Once oriented to the Sun, the petal’s solar cells generate electricity to power the robot’s science instruments and communications antenna. During the day, the robot could take photographs, measure local magnetic fields and temperatures, study the surface geology, and store the data for later transmission.

Then, as the sun sets and the temperatures drop, the cooling of the shape-memory alloy causes the petals to contract again and shut. That in turn cranks a torsion spring that generates the hopping force. Once the spring is loaded, an impulse triggers its release. A circular scissor mechanism launches the robot into the air along an arc three feet high and 10 feet long (the low Martian gravity helps here). After a crash landing, the hopper lays dormant overnight. “All we were looking at in our case was survival—the hopper is powered down [at night],” says Dupuis. When the sun comes up again, the shape-memory alloy shrinks, the petals open, and the hopper begins another day on Mars as the solar-powered instruments stir to life.

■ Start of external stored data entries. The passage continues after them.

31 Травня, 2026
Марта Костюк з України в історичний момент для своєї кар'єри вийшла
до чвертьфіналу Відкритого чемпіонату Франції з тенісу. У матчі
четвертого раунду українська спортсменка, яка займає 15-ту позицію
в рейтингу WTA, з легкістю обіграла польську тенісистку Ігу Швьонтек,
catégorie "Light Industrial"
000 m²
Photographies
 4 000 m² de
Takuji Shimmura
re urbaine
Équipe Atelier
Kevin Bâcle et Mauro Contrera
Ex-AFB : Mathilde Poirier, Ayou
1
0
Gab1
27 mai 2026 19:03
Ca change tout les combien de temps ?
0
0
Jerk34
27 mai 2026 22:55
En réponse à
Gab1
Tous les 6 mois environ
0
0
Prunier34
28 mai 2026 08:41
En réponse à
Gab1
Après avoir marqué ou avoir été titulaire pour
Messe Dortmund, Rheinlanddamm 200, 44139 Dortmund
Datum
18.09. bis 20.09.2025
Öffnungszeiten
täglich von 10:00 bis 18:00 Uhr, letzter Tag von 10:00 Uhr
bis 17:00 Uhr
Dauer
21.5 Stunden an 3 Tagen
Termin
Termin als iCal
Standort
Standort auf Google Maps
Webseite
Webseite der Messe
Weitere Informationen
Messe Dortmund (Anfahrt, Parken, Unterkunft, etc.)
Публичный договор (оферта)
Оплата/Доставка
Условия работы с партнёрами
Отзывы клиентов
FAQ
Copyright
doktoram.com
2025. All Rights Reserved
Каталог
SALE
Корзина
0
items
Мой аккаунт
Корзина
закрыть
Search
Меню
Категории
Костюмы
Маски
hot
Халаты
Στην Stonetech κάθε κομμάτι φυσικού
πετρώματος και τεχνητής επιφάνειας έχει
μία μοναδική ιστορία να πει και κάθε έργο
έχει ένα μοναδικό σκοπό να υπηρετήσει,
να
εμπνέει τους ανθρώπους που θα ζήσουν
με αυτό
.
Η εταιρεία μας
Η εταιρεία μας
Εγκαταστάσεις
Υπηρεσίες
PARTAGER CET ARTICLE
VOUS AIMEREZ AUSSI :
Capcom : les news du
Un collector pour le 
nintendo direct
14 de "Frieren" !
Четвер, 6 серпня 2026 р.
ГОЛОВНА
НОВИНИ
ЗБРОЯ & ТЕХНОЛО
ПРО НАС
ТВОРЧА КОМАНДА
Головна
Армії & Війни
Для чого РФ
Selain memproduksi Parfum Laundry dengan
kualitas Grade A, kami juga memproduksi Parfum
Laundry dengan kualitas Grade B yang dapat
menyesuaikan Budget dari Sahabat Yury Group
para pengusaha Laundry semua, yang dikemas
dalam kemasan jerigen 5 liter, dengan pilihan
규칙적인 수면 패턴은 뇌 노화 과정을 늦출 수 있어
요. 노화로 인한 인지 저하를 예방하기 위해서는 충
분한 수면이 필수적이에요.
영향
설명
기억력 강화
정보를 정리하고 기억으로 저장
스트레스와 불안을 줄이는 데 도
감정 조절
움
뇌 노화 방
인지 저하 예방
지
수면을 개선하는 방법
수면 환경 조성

What scientists would lose in controllability—hoppers can’t easily be pointed toward specific targets like rovers can—they’d gain in numbers. Because the hopper designed by the CSA is about 100 times lighter than Spirit or Opportunity, a similar-size mission could deliver a horde of robot landers to a planetary surface. “Eventually, some happen to chance on something interesting,” says Dupuis. He refers to this as “serendipity science.”

The Canadian team isn’t the first to come up with the idea of planetary hoppers. The Japanese Hayabusa spacecraft in fact carried a mini-hopper called Minerva to the asteroid Itokowa in 2005, although it failed shortly after deployment. The Russian space agency included a hopper on its 1988 mission to the Martian moon Phobos, which also failed to reach its destination.

Other researchers, like Steven Dubowsky of the Massachusetts Institute of Technology and  New Mexico Tech planetary scientist Penny Boston, have proposed micro-hoppers that could explore the surface and subsurface of Mars.

What the Canadian design adds is simplicity, robustness, and a battery-free means of locomotion.

The CSA researchers need additional funding to build a working prototype. Last year, they got as far as figuring out how to make more than one hop per day. Excess electricity not used by the hopper’s instruments would be used to heat and expand the shape-memory alloy. This would accelerate the spring-loading rate, prematurely providing the hopper with the boost needed for another launch. Next on the to-do list would be to gain better control over the direction and angle of hopping, and to confirm that the hopper can survive repeated take-offs and landings.